» Given records:
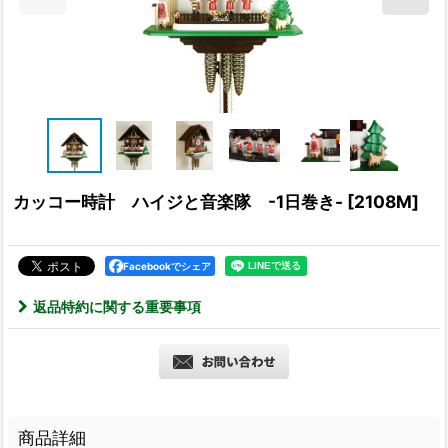
カッコー時計 ハイジと音楽隊 -1日巻き-
[
2108M
]
Facebookでシェア
返品特約に関する重要事項
商品詳細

» Work order: Output the entries above verbatim, leaving out images.

» Solved exercise:
カッコー時計 ハイジと音楽隊 -1日巻き-
[
2108M
]
Facebookでシェア
返品特約に関する重要事項
商品詳細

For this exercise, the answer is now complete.